As described we performed non-contrast CT immediately after the intervention in order to detect post-procedural complications. It is arguable that post-interventional hemorrhage can also be detected sonographically forgoing the need for additional radiation exposure. However, there are inherent limitations of sonography in our patient cohort of mostly elderly, critically ill patients who were often unable to perform deep inspiration, adequate breath holds, or demonstrated meteorism. Therefore, we opted for postinterventional non-contrast enhanced CT. From a procedural point of view postinterventional non-contrast enhanced CT not only provides a basis for evaluation of complications without the need for repositioning the patient. It can also be followed by immediate contrast-enhanced CT angiography in case any complications are suspected without time loss and thus also provides the basis for adequate and immediate intervention (e.g., immediate transfer to angiography for further treatment).
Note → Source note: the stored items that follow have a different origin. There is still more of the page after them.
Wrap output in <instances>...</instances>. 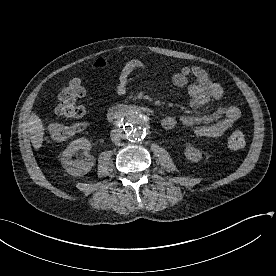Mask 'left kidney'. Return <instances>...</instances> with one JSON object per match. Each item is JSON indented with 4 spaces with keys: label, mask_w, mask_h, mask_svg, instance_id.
I'll return each mask as SVG.
<instances>
[{
    "label": "left kidney",
    "mask_w": 276,
    "mask_h": 276,
    "mask_svg": "<svg viewBox=\"0 0 276 276\" xmlns=\"http://www.w3.org/2000/svg\"><path fill=\"white\" fill-rule=\"evenodd\" d=\"M184 155L191 162H198L202 159V153L191 145L186 146Z\"/></svg>",
    "instance_id": "5707ae66"
}]
</instances>
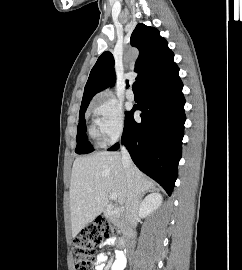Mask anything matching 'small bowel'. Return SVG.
<instances>
[{
	"label": "small bowel",
	"instance_id": "1",
	"mask_svg": "<svg viewBox=\"0 0 242 270\" xmlns=\"http://www.w3.org/2000/svg\"><path fill=\"white\" fill-rule=\"evenodd\" d=\"M115 243L113 239H108L104 242V245L111 246ZM106 256L100 255L96 260V270H105ZM125 267V255L122 251H116L115 261L111 267V270H123Z\"/></svg>",
	"mask_w": 242,
	"mask_h": 270
}]
</instances>
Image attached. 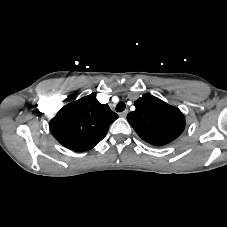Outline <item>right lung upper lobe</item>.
<instances>
[{"label": "right lung upper lobe", "instance_id": "obj_1", "mask_svg": "<svg viewBox=\"0 0 227 227\" xmlns=\"http://www.w3.org/2000/svg\"><path fill=\"white\" fill-rule=\"evenodd\" d=\"M118 118L107 104H101L94 94L62 107L50 121L52 135L60 144L83 152L96 146Z\"/></svg>", "mask_w": 227, "mask_h": 227}]
</instances>
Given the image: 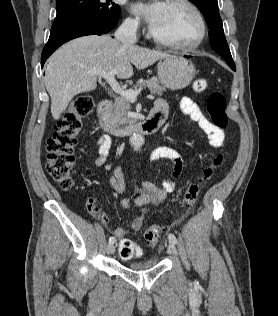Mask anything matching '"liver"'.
Listing matches in <instances>:
<instances>
[{"label": "liver", "instance_id": "obj_1", "mask_svg": "<svg viewBox=\"0 0 278 316\" xmlns=\"http://www.w3.org/2000/svg\"><path fill=\"white\" fill-rule=\"evenodd\" d=\"M168 55L139 46H125L110 35H89L64 44L50 58L45 70V86L51 97V113L59 119L74 96L96 87L94 70H117V77L133 76V65L144 69Z\"/></svg>", "mask_w": 278, "mask_h": 316}]
</instances>
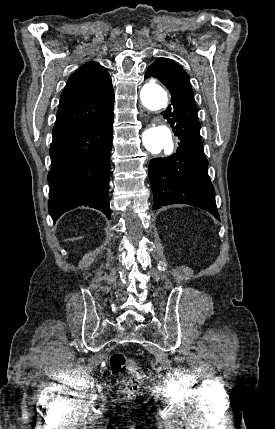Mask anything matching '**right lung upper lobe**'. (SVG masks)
Returning <instances> with one entry per match:
<instances>
[{"label": "right lung upper lobe", "mask_w": 275, "mask_h": 429, "mask_svg": "<svg viewBox=\"0 0 275 429\" xmlns=\"http://www.w3.org/2000/svg\"><path fill=\"white\" fill-rule=\"evenodd\" d=\"M113 94L107 70L97 62L84 64L67 81L52 132L107 118L113 113Z\"/></svg>", "instance_id": "obj_1"}]
</instances>
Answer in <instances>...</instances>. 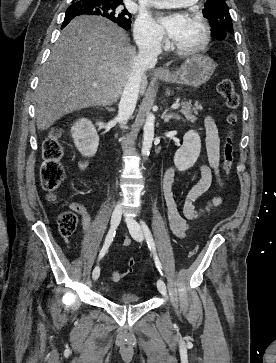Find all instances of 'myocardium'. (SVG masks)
Returning <instances> with one entry per match:
<instances>
[{
	"instance_id": "myocardium-1",
	"label": "myocardium",
	"mask_w": 276,
	"mask_h": 363,
	"mask_svg": "<svg viewBox=\"0 0 276 363\" xmlns=\"http://www.w3.org/2000/svg\"><path fill=\"white\" fill-rule=\"evenodd\" d=\"M188 16L201 25L203 30V37L201 42L193 47H182L173 43V49L183 56H192L203 52L207 48L211 40V30L207 19L201 13L196 11H189Z\"/></svg>"
}]
</instances>
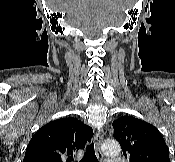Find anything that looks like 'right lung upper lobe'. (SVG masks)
I'll return each mask as SVG.
<instances>
[{
  "label": "right lung upper lobe",
  "instance_id": "cb5924a9",
  "mask_svg": "<svg viewBox=\"0 0 175 162\" xmlns=\"http://www.w3.org/2000/svg\"><path fill=\"white\" fill-rule=\"evenodd\" d=\"M92 136V128L76 118L51 121L33 135L23 162H72Z\"/></svg>",
  "mask_w": 175,
  "mask_h": 162
}]
</instances>
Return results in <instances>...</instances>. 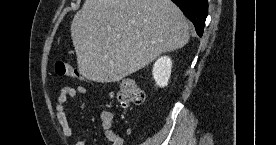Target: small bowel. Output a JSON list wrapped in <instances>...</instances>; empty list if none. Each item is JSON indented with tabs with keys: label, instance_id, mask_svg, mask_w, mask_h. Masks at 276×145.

This study is limited by its retrospective character. Furthermore, our sample size of 300 patients was rather small, in particular with regard to overall low rates of major bleedings following liver biopsy. Therefore, further validation of our data should be the subject of larger cohorts. In our institutional setting, a randomized trial of tract plugging in the presence of active bleeding from the biopsy site was not justifiable, though it would be an ideal study design to test the efficiency and safety of gelatin sponge slurry. Some post-procedural complications might not be reported to us due to follow-up treatment in another institution, especially in patients with a more distant place of residence. The amount of gelatin sponge slurry applied can only be estimated. Only the use of gelatin sponge slurry, not the amount was documented. To our knowledge, no comparative study between plugged and unplugged biopsy tract exists, therefore this study addresses an important gap of knowledge.

Conclusion

Biopsy tract plugging with gelatin sponge slurry is a technically easy and safe procedure that can prevent major bleeding events following biopsy procedures of the liver.